In the early Earth, there is almost no oxygen (O2) in the atmosphere. The content of atmospheric oxygen has experienced two significant elevations and finally achieved the present level. Scientists have been working on the dating of atmospheric oxygenation events for decades. However, most previous studies focused on the geochemical characteristics of sedimentary rocks, because the composition of sedimentary rocks are more directly affected by the variations of atmosphere-ocean oxygen content. On the contrary, the influences of atmospheric oxygenation on the chemistry of deep-sourced igneous rocks require more complicated processes.
Professor Wei-dong Sun from Center of Deep-Sea Research, Institute of Oceanology, Chinese Academy of Sciences and his supervised postdoc, Dr. He Liu, cooperating with American and Australian scientists, define the time of atmospheric oxygenation from an innovative approach and perspective. As revealed in their study, the igneous rocks along the Alaska Peninsula, Aleutian Islands, Kamchatka Peninsula, Kuril Islands, and Izu-Bonin-Mariana Arc contain lower Th/U than the rocks from the Asian continent (Fig. 1). Th and U in their tetravalent states have very similar geochemical behaviors, so that they are not significantly fractionated relative to each other during magmatic processes. In an oxidizing atmospheric condition, the U4+ is oxidized into the water-soluble U6+, which stays in surface fluvial water and the seawater. In contrast, the water-insoluble Th4+ can only be transported with the river water and into the oceans as suspended particles. This accounts for the extremely low average Th/U of seawater, sediments, as well as the altered oceanic crust. Subduction transports the low Th/U signature eventually into the arc igneous rocks above the subducted oceanic plate.
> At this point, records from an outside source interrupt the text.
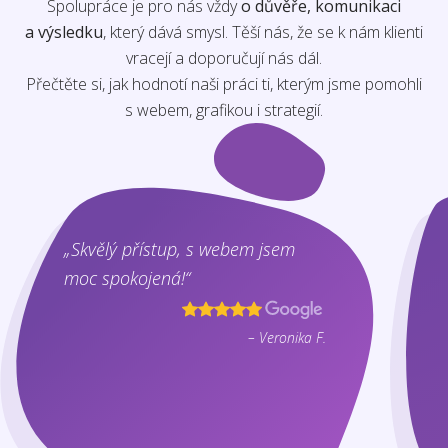
Spolupráce je pro nás vždy
o důvěře, komunikaci
a výsledku
, který dává smysl. Těší nás, že se k nám klienti
vracejí a doporučují nás dál.
Přečtěte si, jak hodnotí naši práci ti, kterým jsme pomohli
s webem, grafikou i strategií.
„Skvělý přístup, s webem jsem
moc spokojená!“
– Veronika F.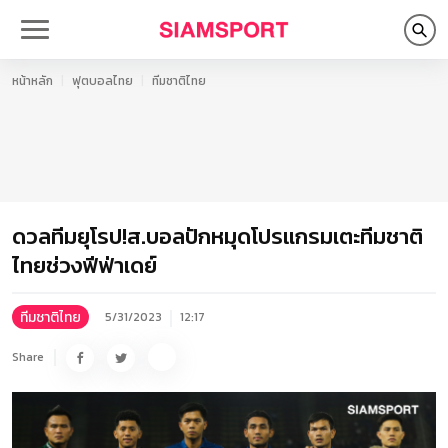
หน้าหลัก
ฟุตบอลไทย
ทีมชาติไทย
ดวลทีมยุโรป!ส.บอลปักหมุดโปรแกรมเตะทีมชาติ
ไทยช่วงฟีฟ่าเดย์
ทีมชาติไทย
5/31/2023
12:17
Share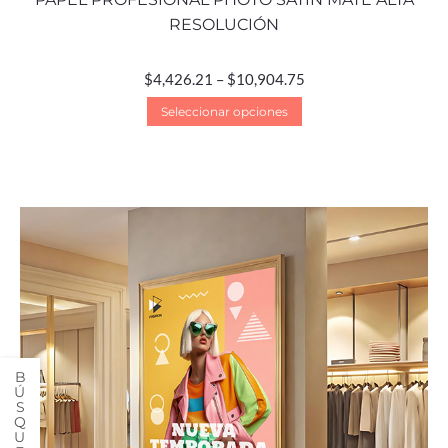
RESOLUCIÓN
$
4,426.21
–
$
10,904.75
Seleccionar opciones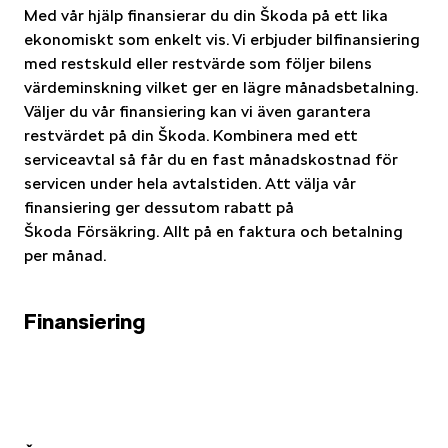
Med vår hjälp finansierar du din Škoda på ett lika
ekonomiskt som enkelt vis. Vi erbjuder bilfinansiering
med restskuld eller restvärde som följer bilens
värdeminskning vilket ger en lägre månadsbetalning.
Väljer du vår finansiering kan vi även garantera
restvärdet på din Škoda. Kombinera med ett
serviceavtal så får du en fast månadskostnad för
servicen under hela avtalstiden. Att välja vår
finansiering ger dessutom rabatt på
Škoda Försäkring. Allt på en faktura och betalning
per månad.
Finansiering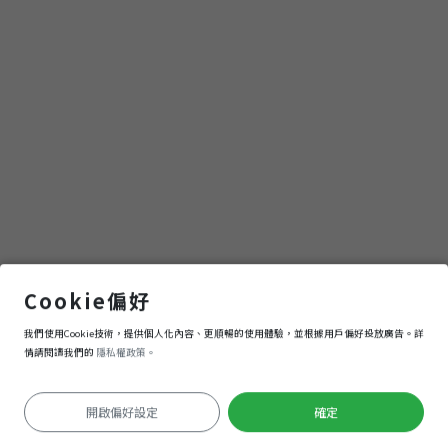
湖心亭
Cookie偏好
我們使用Cookie技術，提供個人化內容、更順暢的使用體驗，並根據用戶偏好投放廣告。詳
導航
進入
情請閱讀我們的
隱私權政策。
開啟偏好設定
確定
定位失敗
Fig. 1 The Th/U of igneous rocks (younger than 10 Ma) in the East Asian continent and northern Pacific
However, because the atmosphere and seawater were free of oxygen in the Earth’s early history, neither the altered oceanic curst nor the arc igneous rocks would contain low Th/U feature during that time. In view of this speculation, Liu and his colleagues extract the intermediate-felsic arc rocks data spanning the last 3.0 Ga from a global igneous geochemistry database and perform a statistical analysis for the secular variation of Th/U in arc rocks. The result shows that the two dramatic decreases of Th/U in arc rocks are well coincident with the two global atmospheric oxygenation events (Fig. 2), occurring ca. 2.4 and 7.5 billion years (b.y.) ago, respectively.
The first oxygenation is widely termed Great Oxidation Event (GOE), which started in ca. 2.4 b.y. ago and terminated ca. 2.1 b.y. ago. The beginning and ending times of the GOE were previously defined by the variations of the sulphur and carbon isotope compositions. No effort has been made to determine the date of the GOE using igneous geochemistry. Furthermore, the Th/U records in arc rocks also demonstrate that the oxygen contents underwent a transient enhancement and a subsequent drop during the period between 2.4 and 2.1 b.y. ago.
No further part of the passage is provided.